The same question that I asked about Abraham at the beginning of this reflection is appropriate for the disciples: When the disciples went—in this case went down the mountain—did they ever think that following Jesus might just cost them everything? Did they ever consider what it would entail? Did they think about the sacrifices that they would have to make? Yes, they could be all sorts of fervent up on the mountain with their Master illuminated talking to the heroes of bygone eras and a voice from the sky and a cloud, etc., etc. It’s easy to be fervent and faithful when you’re high and on a high, in this case a religious high, but can you keep doing it when the world comes crashing down around you and when you return to the valleys of life, far from the mountain peaks, and when you see the one whom you have given everything to treated as a criminal, beaten and then condemned to die an agonizing death? Can you keep doing it when the world or your family or life or God demands the very thing you love to the end from you?
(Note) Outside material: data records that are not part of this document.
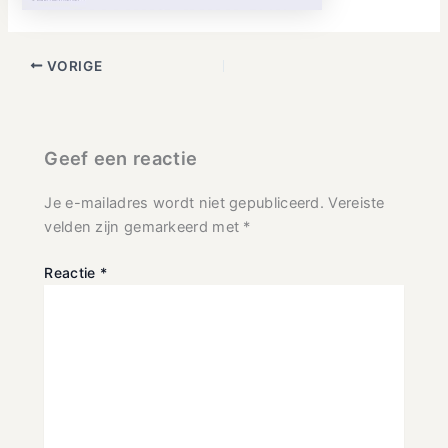
VORIGE
Geef een reactie
Je e-mailadres wordt niet gepubliceerd.
Vereiste
velden zijn gemarkeerd met
*
Reactie
*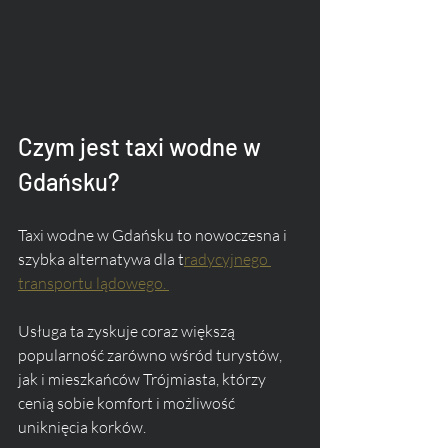
Czym jest taxi wodne w 
Gdańsku?
Taxi wodne w Gdańsku to nowoczesna i 
szybka alternatywa dla t
radycyjnego 
transportu lądowego. 
Usługa ta zyskuje coraz większą 
popularność zarówno wśród turystów, 
jak i mieszkańców Trójmiasta, którzy 
cenią sobie komfort i możliwość 
uniknięcia korków.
“Abraham.” “Here I am!” “Take, pray, your son, your only one, whom you love, Isaac, and go forth….” This is why this story is here. Yes. It’s frightening and brutal and tortuous and unkind. But, so is life. You and I have had to sacrifice our Isaacs in a manner of speaking, so that we could be transfigured. You and I have had to offer up what we thought the world would give us—our dreams and hopes and fulfillments, and so be transfigured. You and I have had to come down off the mountain to trust only in the way that is before us, hoping against hope, that somehow we were doing God’s will, so that we might be transfigured.

In my own life as a priest, there has been many a moment of having to come down off the mountain, of having to “sacrifice” Isaac. Yet one of the psalms, Psalm 121 in particular, makes me see. Psalm 121 begins: “I will lift my eyes to the mountains; from where will come my help? My help is from/with the Lord who made heaven and earth.”

In many ways small and large, you and I are called to sacrifice, bury, our Isaacs, our ways/my ways of relating to the world and life and God and see—see—what God provides. Twice the text says that Abraham raised his eyes and saw; and perhaps most poignantly, and heart-wrenchingly, when his son asks him about the sheep for sacrifice, Abraham’s response to Isaac, the one he loves, his only one, his son: “God will see/provide….”

And so the story, though harrowing, is also tender and heart-wrenching and poignant, because it is a human story. It is the story of life and it is the story of faith and it is the story of Jesus Christ—God and man.